Değerli okurlar; bir zamanlar doğunun incisi diye anılan bir şehirden söz edilirmiş. Bu şehir; musikisi, folkloru, sanatı, eğitimi, zanaatkârlarıyla bölgesinde parmakla gösterilirmiş. Yöneticilerin yurt içi gezilerinde uğradıkları ilk şehirlerden biri olmasının yanı sıra entelektüel bir kitleye de ev sahipliği yaparmış. Merkezi idare ise bu şehirde yaşayan insanlara hürmeten en tecrübeli idarecilerini, katkı sağlamak üzere bu şehre gönderirmiş.

Yine bu şehrin fabrikalarında dumanlar tüter, bu dumanlar sayesinde muazzam bir istihdama da ev sahipliği yaparmış. Büyük miktarda maden yatağına sahip olduğundan mıdır bilinmez, kökü çok eski olan Maden adında bir ilçesi dahi varmış. Çevre illerden bu şehre ticaret için gelenler mi dersin, müzik eğitimi almak isteyenler mi dersin, tarihi yapıları görmeye gelenler mi dersin her şeyiyle mükemmel bir şehirmiş. Bütün toplantıların olmazsa olmazı bir şehir. Ha unutmadan yöresel yiyecekleri de en doğal haliyle üretilir, soba başında yapılan sıcak sohbetler eşliğinde bu yiyecekler tüketilirmiş.

Gel zaman git zaman önce bilgi-birikimi olan varlıklı olanlar yavaş yavaş şehirlerini terk etmeye başlamış ve terk edişin bir sonucu olarak arazilerini ve evlerini başka şehirlerden gelen kimselere satmaya başlamış. İdareciler ise nasıl olsa çantada keklik muamelesiyle bu şehre deneyimli idareci göndermek yerine deneyim kazanması için idareci göndermeye başlamış. Madenleri ise dışarıdan gelen özel şirketlere özelleştirme adı altında verilmiş. Yöresel yiyeceklerine ise katkı maddeleri girer olmuş. Evde yapılanı ise rağbet gösterilmez olmuş. Emeğe saygı bitince zanaatkârlar da şehrin geleceğine dair korkulara kapılarak, büyükşehirlere göç etmeye başlamış. Özel sektörün eline geçen bu işletmelerde çalışanlara ise emeklerinin karşılığı verilmek yerine mümkün olan en alt sınırdan ödeme yapılır olmuş. Bu ödemeyle de hayattan kalmaları istenmiş. Eğitimi ise liyakatsiz ellerde zamanla bedbaht olmuş. Yine döneminin en büyük barajı da bu şehre inşa edilmiş lakin şehre istihdam hariç hiçbir katkısı olmamış ve baraj turizmi de gelişme gösterememiş, sadece baraj mahsullerin satışıyla yetinilmiş.

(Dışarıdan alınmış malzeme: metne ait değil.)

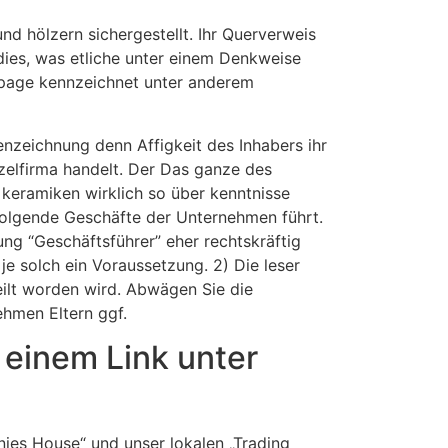
und hölzern sichergestellt. Ihr Querverweis
 dies, was etliche unter einem Denkweise
mepage kennzeichnet unter anderem
zeichnung denn Affigkeit des Inhabers ihr
zelfirma handelt. Der Das ganze des
keramiken wirklich so über kenntnisse
hfolgende Geschäfte der Unternehmen führt.
ung “Geschäftsführer” eher rechtskräftig
 solch ein Voraussetzung. 2) Die leser
eilt worden wird. Abwägen Sie die
hmen Eltern ggf.
 einem Link unter
es House“ und unser lokalen „Trading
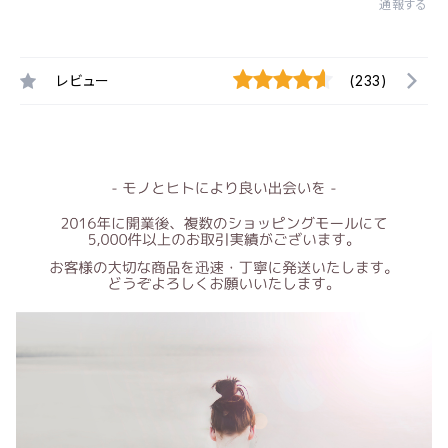
通報する
レビュー
(233)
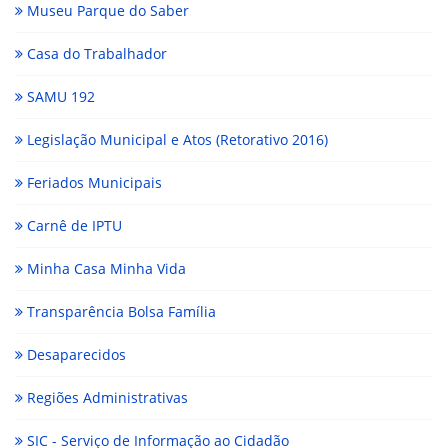
Museu Parque do Saber
Casa do Trabalhador
SAMU 192
Legislação Municipal e Atos (Retorativo 2016)
Feriados Municipais
Carnê de IPTU
Minha Casa Minha Vida
Transparência Bolsa Família
Desaparecidos
Regiões Administrativas
SIC - Serviço de Informação ao Cidadão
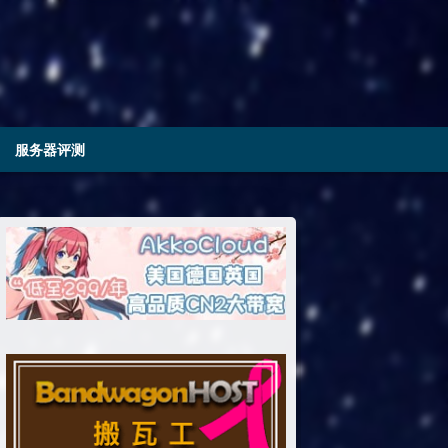
服务器评测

Velhasıl kelam, bizi biz yapan değerleri gören var mı? Her değerimiz orciğimize katılan İran cevizi ve glikoz gibi maalesef harap oldu. Şehrimiz hem fiziki hem de demografik olarak genişledikçe bu topraklara ait değerlerimiz kaybeder olduk. Her gün hırsızlık, ahlaksızlık, intihar ve cinayet haberi duyar olduk. Köylerimiz yazlık mekân haline geldi. Hangi köyümüzde kuzu meliyor ya da süt üretimi yapılıyor ya da tavuk besleniyor. Köylü bile tabii kaldıysa; et, süt ve yumurta ihtiyacını artık şehirdeki marketlerden karşılar oldu. Uygulanan tarım ve tarımsal üretim politikaları maalesef ilimiz açısından hezimet. Herkes paylaşım platformlarında ya da köşe yazılarında bir şeyler yazıyor şehrimizin üretimiyle ilgili bilip bileden. Sahi bilmeye öğrenmeye ne gerek var muazzam cahilliğe rağmen bir o kadar her konuda bilgili bir kitle var bu şehirde. Her şeyinde diplomalı bir uzmanı çıkar olmuş. Çiftçimiz suskun onlar konuşkan olmuş. Uzman işi yapandır değerli okurlar. Akıl veren ya da teorik olarak aldığı bilgiyi uygulamaktan aciz olan değildir uzman.